(Task goal) Where in the data below does the word "each" appear? Copy every line that has it.

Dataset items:
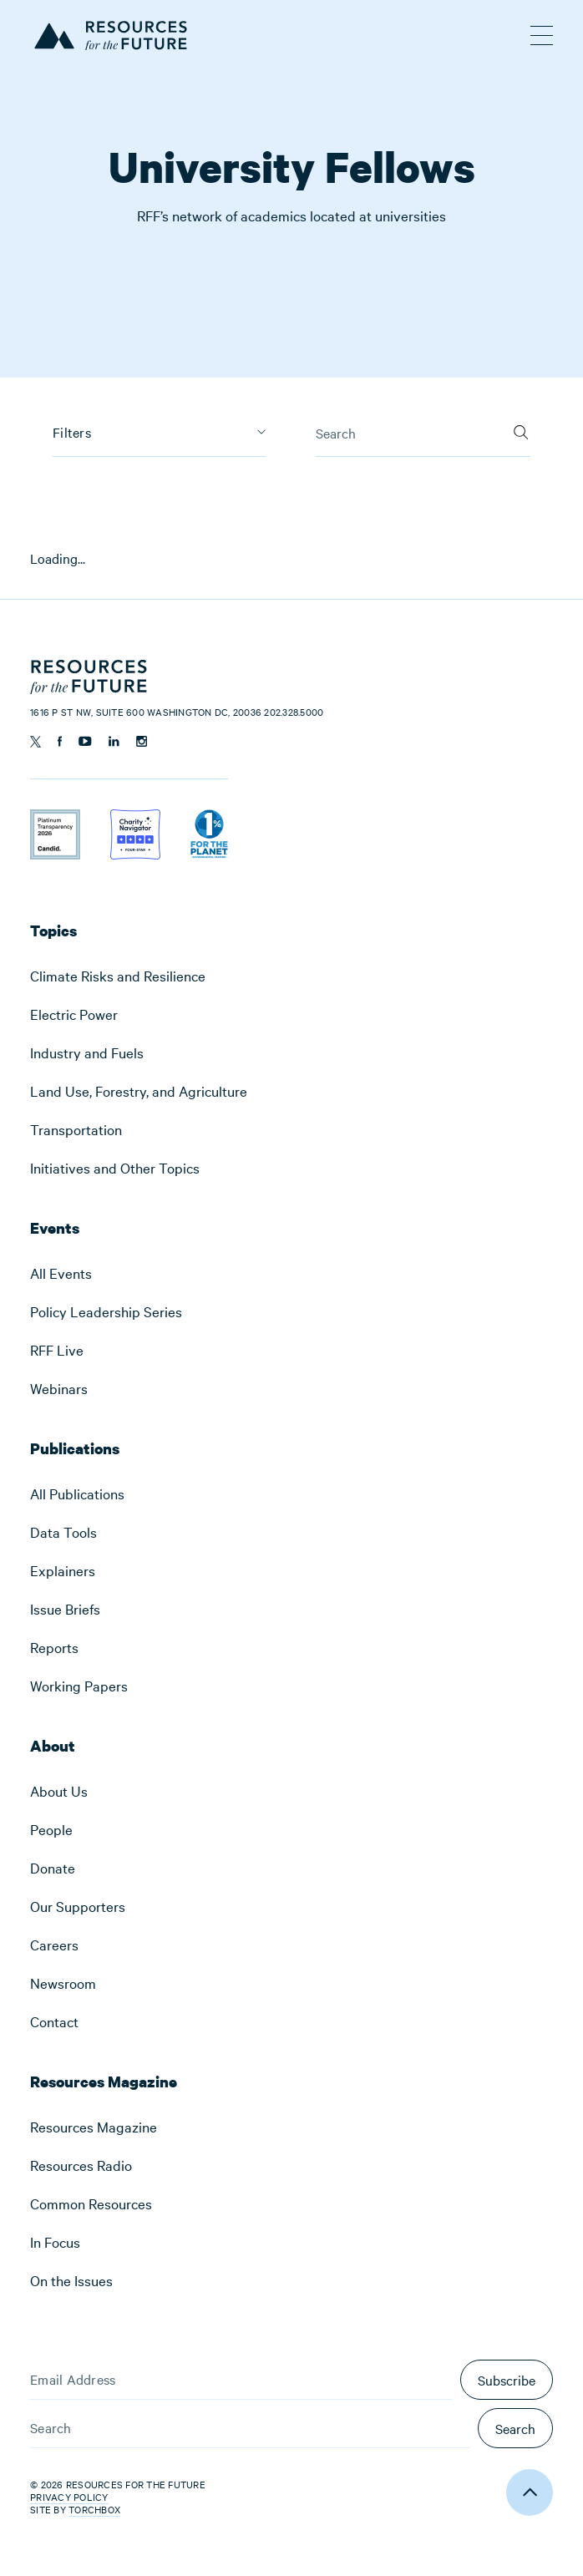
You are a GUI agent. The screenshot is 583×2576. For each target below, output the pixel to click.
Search (515, 2428)
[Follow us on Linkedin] (114, 741)
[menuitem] (291, 975)
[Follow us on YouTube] (85, 741)
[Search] (521, 428)
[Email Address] (241, 2380)
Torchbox (94, 2509)
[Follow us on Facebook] (60, 741)
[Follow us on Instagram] (141, 741)
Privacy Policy (69, 2496)
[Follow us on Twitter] (35, 741)
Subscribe (506, 2380)
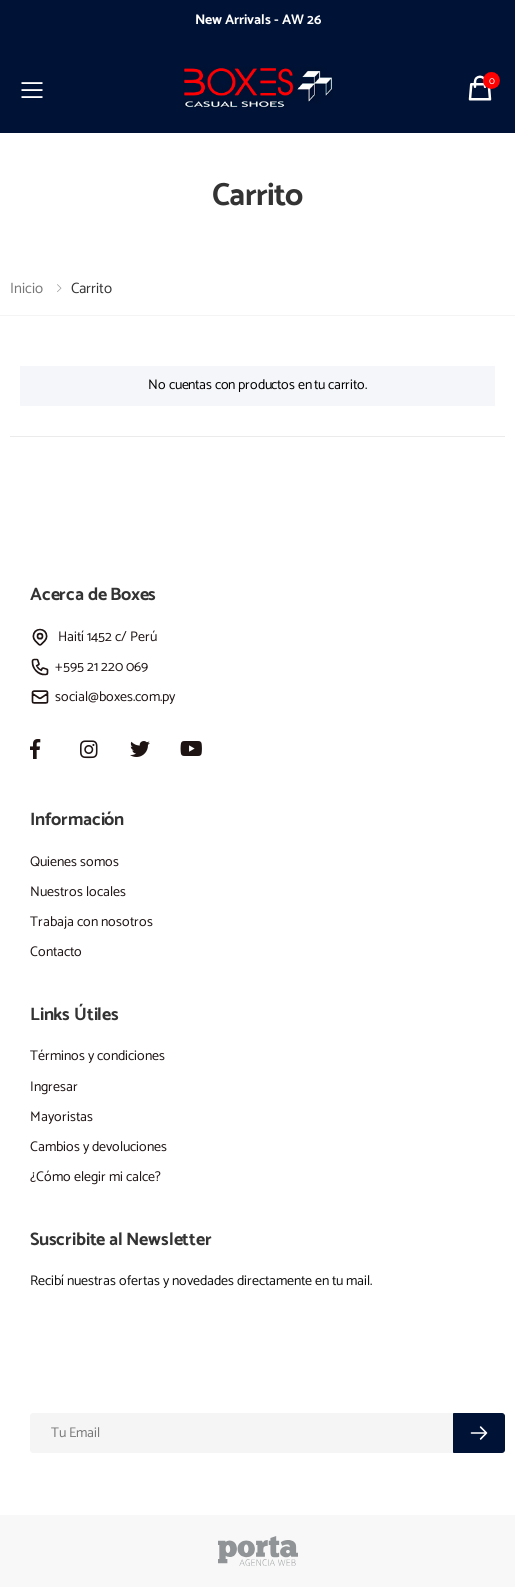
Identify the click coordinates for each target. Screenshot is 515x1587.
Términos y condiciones (97, 1056)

(Answer to the exercise)
You are a GUI agent. The screenshot is 583×2576. For each target below, output the pixel to click.
Identify the click coordinates for each target. Screenshot is 515x1587.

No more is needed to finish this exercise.